Still, with the advent of new technology means it sometimes feels like we’re getting new product. And so we get Lost Highway and Twin Peaks: Fire Walk with Me on Blu-ray. Released through Madman, these two highly polarising titles come at such a good time. As Lynch’s output diminishes, so rises the re-evaluation of his previous work, and these two titles–brilliant, bold, destructive films that they are–are perhaps the two that deserve it the most. Widely dismissed upon release, they are certainly Lynch’s most brazen films, even more so than Eraserhead and Wild at Heart, that play with the audience’s expectations and limits in ways that can result in anger and violent disgust.
Twin Peaks: Fire Walk with Me arrives on Blu-ray in time to celebrate the 20th anniversary. This cinematic prequel to the most influential television series of all time (can anyone deny this?) was greeted with boos at its Cannes Film Festival premiere. It’s radical reinterpretation of the Twin Peaks mythology angered more casual fans of the series that had only tuned in sporadically, whilst simultaneously endearing itself to the shows more fervent supporters. Substituting the camp, gothic soap opera of the series with a dark look at suburbia, showing the cruel acts of rape, murder and incest that the television series only ever alluded to. One critic wrote in 1992 that “it’s not the worst movie ever made; it just seems to be”, whilst another claimed it as a “surrealistic bummer.” For me, however, seeing the famous “Welcome to Twin Peaks” sign in blissful Blu-ray quality as Angelo Badalamenti’s iconic score plays made me fall in love all over again. It’s a treat no matter how many times I’ve seen it (on VHS, DVD, big screen and now blu-ray!)
Some Twin Peaks die-hard fans have criticised the quality of the Blu-ray transfer, which is taken from the same master as the French release from 2010, but I suspect most people will be none the wiser. Special features are low on both the Blu-ray and the coinciding DVD release. If people want those they should seek out the earlier Roadshow DVD release that came with glossy booklet and more video footage. The long whispered about deleted scenes–Lynch supposedly filmed enough for a 4-hour movie–unfortunately do not appear. Now we just need the entire Twin Peaks series on blu-ray, thanks.
Equally reviled–the producer even took damning reviews as a glowing endorsement of Lynch’s product!–but perhaps even more impenetrable, is Lost Highway. Released in 1997, the film is, like Fire Walk with Me, a unique take on the horror genre. Starring Bill Pullman, Patricia Arquette (twice) and Balthazar Getty (Remember him? Didn’t think so!) as… well, you know what? I’m not entire sure. I know there’s a scary videotape (before The Ring made them popular), characters becoming other characters at whim, David Bowie over the credits and the infamous Robert Blake in a supporting role so maniacally deranged that it surely ranks as one of the scariest things Lynch has ever created, which says a lot.
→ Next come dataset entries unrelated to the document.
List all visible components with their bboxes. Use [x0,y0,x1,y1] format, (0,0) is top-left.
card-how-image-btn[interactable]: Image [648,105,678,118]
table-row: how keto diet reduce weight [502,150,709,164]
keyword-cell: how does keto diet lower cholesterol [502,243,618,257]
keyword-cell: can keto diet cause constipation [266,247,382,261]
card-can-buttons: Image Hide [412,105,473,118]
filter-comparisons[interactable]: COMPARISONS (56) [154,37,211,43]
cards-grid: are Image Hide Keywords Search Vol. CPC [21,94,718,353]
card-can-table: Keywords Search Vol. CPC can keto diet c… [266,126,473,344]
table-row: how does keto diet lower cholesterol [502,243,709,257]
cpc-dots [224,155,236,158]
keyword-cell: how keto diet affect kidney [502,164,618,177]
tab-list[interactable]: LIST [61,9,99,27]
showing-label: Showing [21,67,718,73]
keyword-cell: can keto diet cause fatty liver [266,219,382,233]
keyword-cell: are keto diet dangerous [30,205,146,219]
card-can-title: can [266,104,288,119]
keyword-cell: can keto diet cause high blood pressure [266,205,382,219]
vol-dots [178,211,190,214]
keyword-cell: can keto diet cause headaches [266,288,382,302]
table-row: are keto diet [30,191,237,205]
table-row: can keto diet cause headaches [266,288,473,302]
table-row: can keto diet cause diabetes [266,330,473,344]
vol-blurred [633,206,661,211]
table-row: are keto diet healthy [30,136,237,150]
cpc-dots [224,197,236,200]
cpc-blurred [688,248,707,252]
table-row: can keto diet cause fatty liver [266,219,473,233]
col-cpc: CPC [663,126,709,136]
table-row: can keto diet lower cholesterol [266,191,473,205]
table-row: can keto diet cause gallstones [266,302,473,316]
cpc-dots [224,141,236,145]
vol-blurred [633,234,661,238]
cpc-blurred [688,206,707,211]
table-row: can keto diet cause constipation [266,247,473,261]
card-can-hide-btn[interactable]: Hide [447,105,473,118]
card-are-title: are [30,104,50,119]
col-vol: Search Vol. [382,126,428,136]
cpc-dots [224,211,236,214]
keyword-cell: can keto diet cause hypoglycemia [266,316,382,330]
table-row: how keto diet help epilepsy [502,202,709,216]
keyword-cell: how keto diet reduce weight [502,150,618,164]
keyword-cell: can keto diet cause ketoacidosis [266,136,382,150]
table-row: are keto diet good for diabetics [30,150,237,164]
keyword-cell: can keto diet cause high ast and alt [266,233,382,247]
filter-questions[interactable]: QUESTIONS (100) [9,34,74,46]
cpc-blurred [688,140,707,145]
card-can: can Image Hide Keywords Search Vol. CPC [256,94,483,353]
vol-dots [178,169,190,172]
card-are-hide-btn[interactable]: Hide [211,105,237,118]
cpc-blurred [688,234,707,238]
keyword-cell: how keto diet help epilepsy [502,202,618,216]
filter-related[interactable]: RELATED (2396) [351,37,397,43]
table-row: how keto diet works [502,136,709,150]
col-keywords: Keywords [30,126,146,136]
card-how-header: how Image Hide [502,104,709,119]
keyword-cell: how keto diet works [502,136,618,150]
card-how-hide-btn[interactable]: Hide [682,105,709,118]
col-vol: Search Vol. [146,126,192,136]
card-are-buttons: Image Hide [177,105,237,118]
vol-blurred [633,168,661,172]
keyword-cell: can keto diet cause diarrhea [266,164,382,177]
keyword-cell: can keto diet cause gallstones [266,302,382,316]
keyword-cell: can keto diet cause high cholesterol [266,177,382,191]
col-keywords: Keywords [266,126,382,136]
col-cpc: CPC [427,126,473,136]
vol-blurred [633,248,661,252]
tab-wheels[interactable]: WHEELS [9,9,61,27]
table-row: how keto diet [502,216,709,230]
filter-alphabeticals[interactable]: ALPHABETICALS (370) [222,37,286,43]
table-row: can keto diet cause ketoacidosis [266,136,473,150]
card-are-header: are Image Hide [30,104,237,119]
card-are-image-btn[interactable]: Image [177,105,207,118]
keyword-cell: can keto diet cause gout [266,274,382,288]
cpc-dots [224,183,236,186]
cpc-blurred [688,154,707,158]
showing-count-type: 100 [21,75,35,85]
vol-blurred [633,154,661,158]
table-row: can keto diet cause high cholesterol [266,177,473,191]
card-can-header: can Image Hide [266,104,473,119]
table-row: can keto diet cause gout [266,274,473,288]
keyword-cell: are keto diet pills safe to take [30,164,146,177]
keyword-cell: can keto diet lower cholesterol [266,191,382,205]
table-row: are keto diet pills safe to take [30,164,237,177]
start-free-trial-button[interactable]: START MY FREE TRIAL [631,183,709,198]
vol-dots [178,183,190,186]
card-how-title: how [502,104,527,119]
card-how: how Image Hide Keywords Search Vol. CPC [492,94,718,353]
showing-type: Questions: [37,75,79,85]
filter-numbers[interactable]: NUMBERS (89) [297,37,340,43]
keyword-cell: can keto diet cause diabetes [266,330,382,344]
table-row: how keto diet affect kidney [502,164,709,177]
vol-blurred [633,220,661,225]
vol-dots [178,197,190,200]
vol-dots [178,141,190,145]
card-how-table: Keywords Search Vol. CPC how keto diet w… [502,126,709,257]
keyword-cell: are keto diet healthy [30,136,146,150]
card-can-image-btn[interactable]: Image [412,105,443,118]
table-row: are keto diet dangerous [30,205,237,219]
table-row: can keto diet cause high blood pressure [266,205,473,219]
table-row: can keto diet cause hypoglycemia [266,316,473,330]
Lynch has said Lost Highway takes place “within the same universe as Twin Peaks”, so it’s cosmic fate that they’re released side-by-side.
Featuring roughly the same special features as the Roadshow special edition from 2006–I now have three copies of this movie, it has been released in so many different editions!–fans won’t be buying it for anything other than the new blu-ray transfer. While it perhaps magnifies some of Lynch’s own deliberate grainy filmmaking too well, it still ascends Lynch’s horrific vision to new terrifying heights.